Name: Madeline Stewart
From: Bradenton, Florida
Votes: 1

Spend
a Minute to Save a Life

Our
teenage years are a whirlwind period of our lives, where four years
pass by in the blink of an eye and we’re shot into adulthood
feeling like hatchlings. In this time, we experience puberty, tough
classes, and responsibilities before we reach the pinnacle of our
teenage era: driving. In our fast-paced lives, we take time to put
driving into stride as both a paradise and escape from our home
bounds, but we also never spend that extra moment educated ourselves
about the crucial safety that must be implemented with driving. This
unspent time is costly.

One
of the most common phrases among teenagers is “I don’t have
time”, whether it’s about school or housework, teenagers tend to
push off responsibilities until the last moment. It comes as no
surprise that this is done with drivers ed as well. As
teenagers, we skim over the driving manual because it “takes too
much time”, and we ignore any lesson that takes longer than a few
seconds to teach.
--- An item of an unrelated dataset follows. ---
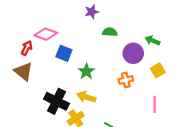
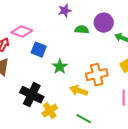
purple circle: (133, 53) -> (104, 23), moved
orange cross: (126, 80) -> (97, 75), size x1.5
yellow arrow: (86, 97) -> (79, 91), moved

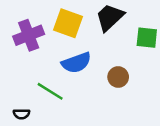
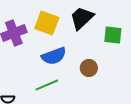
green line: (50, 91) -> (47, 85), moved, turned -55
It’s never that we don’t care about driving or
its safety, it’s simply because teenagers live under the mirage of
limited time, and view drivers ed as a least of our priorities.
However, that extra minute to learn about stopping distances, that
extra second to learn about safety, and that extra moment to learn
about the dangers of distractions makes all the difference. Taking
the time to become an educated driver takes the whirlwind panic out
of hydroplaning, the breath-taking anxiety of heavy traffic, and the
logic out of foolish actions such as texting and driving. To reduce
the fatalities caused by car-accidents, we have to start with
ourselves, the driver. We have to take the time to educate ourselves
about driving and to actively think through our decisions on the
road. Despite everything in our bodies saying there isn’t enough
time, we always have the time to learn to drive safely. No matter how
late we are to work or to school, any time saved by driving
dangerously isn’t worth the cost of a life.

Even
among my family, I have seen safety being disregarded for the sake of
saving time. Once, when we late to an appointment across town, my
father explicitly drove through a red light whilst speeding so we
could avoid waiting an extra two minutes for the light to change.
Thankfully nothing happened, but had a car been moving through the
intersection while my father was driving dangerously, an accident
could’ve cost someone’s life.


Being
a safer and educated driver means taking time, so I will take the
time to avoid distractions, and to follow the law as it is written. I
will take the time to warn my friends about the dangers of distracted
or uneducated driving, and I will take the time to educate myself
about safety in every scenario. I will take the time to learn,
because spending that time could save a life.